Ringfort (Rath), Ballincolla, Co. Cork
Co. Cork |
Ringforts
What makes this modest enclosure in the Ballincolla pastureland worth a second look is the quiet structural puzzle it presents: partway around its perimeter, the boundary simply changes material.
An earthen bank gives way to a stone wall, as if two different building decisions were made at different times, or by different hands.
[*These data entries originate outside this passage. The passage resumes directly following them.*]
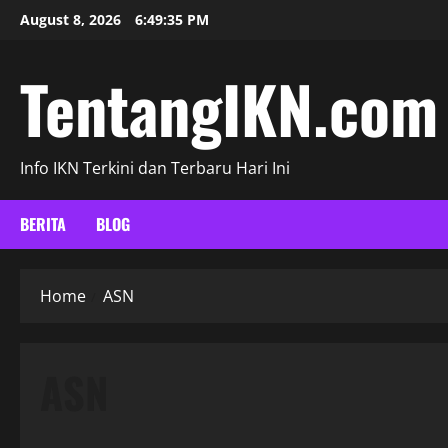
Skip
August 8, 2026
6:49:36 PM
to
content
TentangIKN.com
Info IKN Terkini dan Terbaru Hari Ini
BERITA
BLOG
Home
ASN
ASN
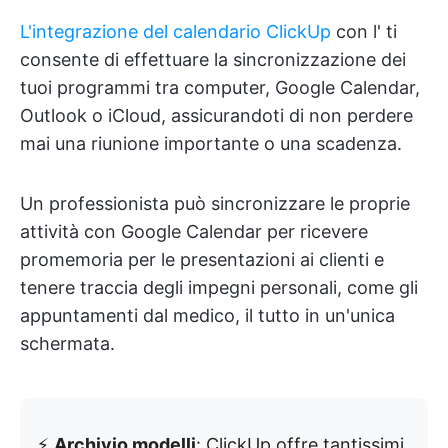
L'integrazione del calendario ClickUp
con l'
ti
consente di effettuare la sincronizzazione dei
tuoi programmi tra computer, Google Calendar,
Outlook o iCloud, assicurandoti di non perdere
mai una riunione importante o una scadenza.
Un professionista può sincronizzare le proprie
attività con Google Calendar per ricevere
promemoria per le presentazioni ai clienti e
tenere traccia degli impegni personali, come gli
appuntamenti dal medico, il tutto in un'unica
schermata.
⚡️
Archivio modelli
: ClickUp offre tantissimi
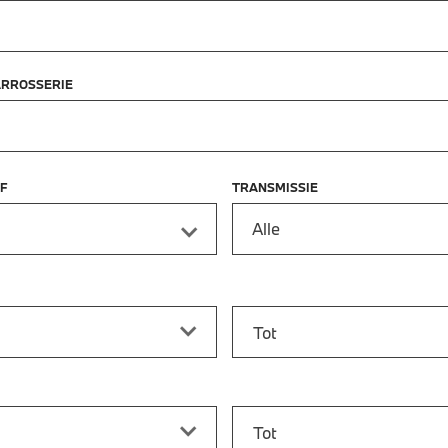
ARROSSERIE
F
TRANSMISSIE
Alle
f
Prijs tot
vanaf
Bouwjaar tot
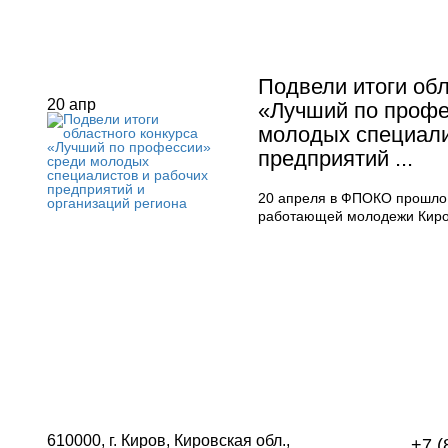
Подвели итоги обл
20
апр
«Лучший по профе
молодых специали
предприятий ...
20 апреля в ФПОКО прошло
работающей молодежи Киро
610000, г. Киров, Кировская обл.,
+7 (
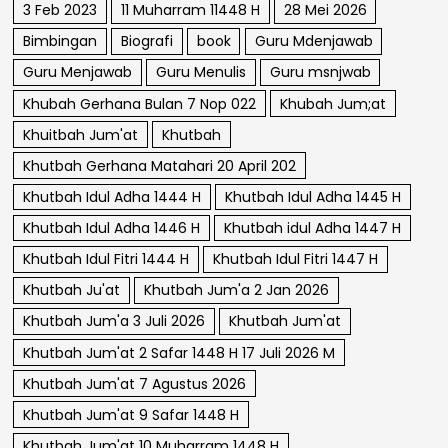
3 Feb 2023
11 Muharram 11448 H
28 Mei 2026
Bimbingan
Biografi
book
Guru Mdenjawab
Guru Menjawab
Guru Menulis
Guru msnjwab
Khubah Gerhana Bulan 7 Nop 022
Khubah Jum;at
Khuitbah Jum'at
Khutbah
Khutbah Gerhana Matahari 20 April 202
Khutbah Idul Adha 1444 H
Khutbah Idul Adha 1445 H
Khutbah Idul Adha 1446 H
Khutbah idul Adha 1447 H
Khutbah Idul Fitri 1444 H
Khutbah Idul Fitri 1447 H
Khutbah Ju'at
Khutbah Jum'a 2 Jan 2026
Khutbah Jum'a 3 Juli 2026
Khutbah Jum'at
Khutbah Jum'at 2 Safar 1448 H 17 Juli 2026 M
Khutbah Jum'at 7 Agustus 2026
Khutbah Jum'at 9 Safar 1448 H
Khutbah Jum'at 10 Muharram 1448 H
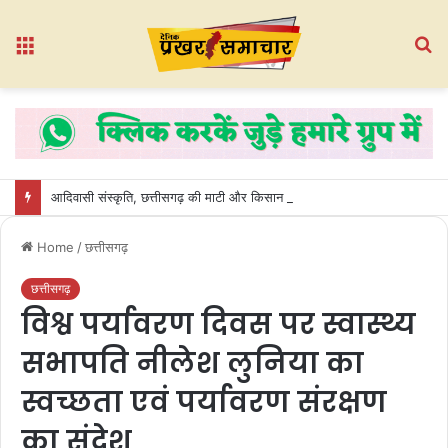
Menu
S
fo
आदिवासी संस्कृति, छत्तीसगढ़ की माटी और किसान परंपराएं हमारी गौरवशाली पहचान” — पं. राजेश शर्मा
Home
/
छत्तीसगढ़
छत्तीसगढ़
विश्व पर्यावरण दिवस पर स्वास्थ्य
सभापति नीलेश लुनिया का
स्वच्छता एवं पर्यावरण संरक्षण
का संदेश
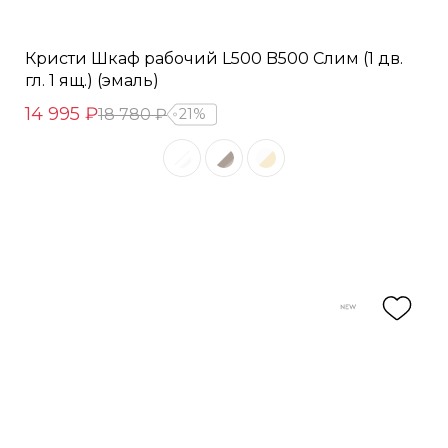
Кристи Шкаф рабочий L500 B500 Слим (1 дв.
гл. 1 ящ.) (эмаль)
14 995 ₽
18 780 ₽
21%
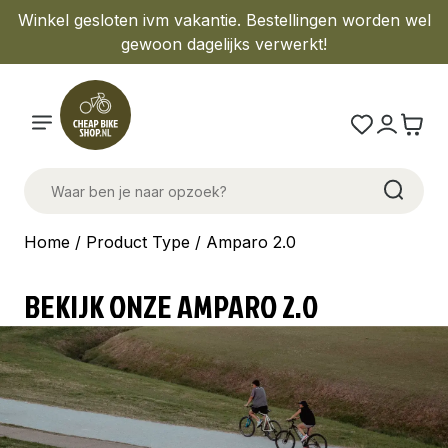
Winkel gesloten ivm vakantie. Bestellingen worden wel
gewoon dagelijks verwerkt!
Home
/ Product Type / Amparo 2.0
BEKIJK ONZE AMPARO 2.0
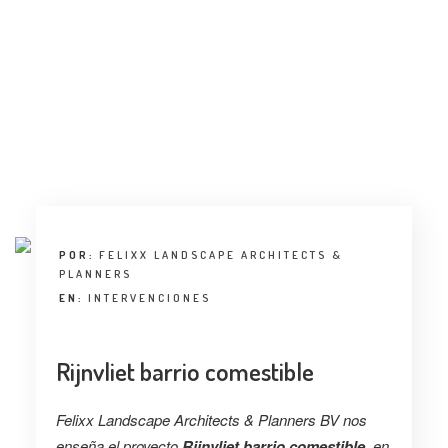
ENTREVISTA
TENDENCIAS
LA FOTO
EVENTOS
POR:
FELIXX LANDSCAPE ARCHITECTS &
PLANNERS
EN:
INTERVENCIONES
LANDUUM
Rijnvliet barrio comestible
COLABORADORES
CONSEJO HONORÍFICO
Felixx Landscape Architects & Planners BV nos
enseña el proyecto
Rijnvliet barrio comestible
, en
The site is a rath, the Irish term for a roughly circular enclosure built during the early medieval period, typically between the sixth and twelfth centuries, and used as a farmstead by a single family or small community. This example sits on a break in a north-facing slope, its slightly raised interior measuring around 24 metres north to south and 26 metres east to west. The earthen bank, standing about 1.4 metres high and stone-faced in places, runs from the west-south-west around to the north, where a freestanding stone wall, a fraction taller at roughly 1.5 metres, takes over and continues back around to the west-south-west. A gap of about 3.5 metres in the south-south-east portion of the boundary would originally have served as the entrance. Beneath the interior, a souterrain, that is, an underground stone-lined passage or chamber commonly associated with Irish ringforts and likely used for storage or as a place of refuge, runs below ground, its presence hinting at the everyday domestic concerns of whoever lived within these walls.